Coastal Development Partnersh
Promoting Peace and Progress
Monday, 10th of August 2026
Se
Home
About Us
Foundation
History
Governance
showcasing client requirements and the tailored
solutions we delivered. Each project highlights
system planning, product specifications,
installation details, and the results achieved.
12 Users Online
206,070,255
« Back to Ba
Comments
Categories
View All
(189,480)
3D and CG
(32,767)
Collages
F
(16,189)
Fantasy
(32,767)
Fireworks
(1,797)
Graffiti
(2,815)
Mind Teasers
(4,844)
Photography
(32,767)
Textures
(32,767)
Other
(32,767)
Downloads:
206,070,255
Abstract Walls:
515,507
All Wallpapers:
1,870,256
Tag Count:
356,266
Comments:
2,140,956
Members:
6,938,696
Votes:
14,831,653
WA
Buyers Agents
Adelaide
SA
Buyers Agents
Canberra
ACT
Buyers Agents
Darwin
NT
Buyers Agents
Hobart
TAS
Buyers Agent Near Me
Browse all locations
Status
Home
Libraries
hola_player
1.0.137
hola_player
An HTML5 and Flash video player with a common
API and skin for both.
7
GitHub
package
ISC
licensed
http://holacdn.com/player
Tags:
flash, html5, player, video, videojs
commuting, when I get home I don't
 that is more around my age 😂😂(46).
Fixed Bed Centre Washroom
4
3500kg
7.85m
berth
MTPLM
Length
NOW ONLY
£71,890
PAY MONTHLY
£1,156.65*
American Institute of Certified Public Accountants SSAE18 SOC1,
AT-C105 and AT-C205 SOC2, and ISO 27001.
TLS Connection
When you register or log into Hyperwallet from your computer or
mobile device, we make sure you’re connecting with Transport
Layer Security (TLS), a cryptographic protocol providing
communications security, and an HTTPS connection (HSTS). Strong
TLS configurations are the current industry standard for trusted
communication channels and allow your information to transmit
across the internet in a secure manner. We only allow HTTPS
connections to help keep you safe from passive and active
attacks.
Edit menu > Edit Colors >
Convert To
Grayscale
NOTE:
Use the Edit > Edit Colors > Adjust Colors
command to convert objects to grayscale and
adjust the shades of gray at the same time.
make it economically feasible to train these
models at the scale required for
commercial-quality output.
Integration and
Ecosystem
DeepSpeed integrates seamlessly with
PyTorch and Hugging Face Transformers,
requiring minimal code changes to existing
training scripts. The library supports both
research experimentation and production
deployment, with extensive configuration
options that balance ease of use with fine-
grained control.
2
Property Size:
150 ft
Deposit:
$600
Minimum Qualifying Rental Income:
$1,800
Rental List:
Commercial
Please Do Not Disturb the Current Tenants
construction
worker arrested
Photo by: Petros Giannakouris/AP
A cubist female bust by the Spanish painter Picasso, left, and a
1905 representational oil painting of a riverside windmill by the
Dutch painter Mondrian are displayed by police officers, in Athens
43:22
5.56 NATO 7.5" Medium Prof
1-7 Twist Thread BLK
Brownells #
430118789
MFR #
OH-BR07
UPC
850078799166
_ _ _
*EXERCISE DIRECTIONS*: Scan the lines above for "Edit", then copy every one that has it.

*TASK RESPONSE*:
Edit menu > Edit Colors >
Use the Edit > Edit Colors > Adjust Colors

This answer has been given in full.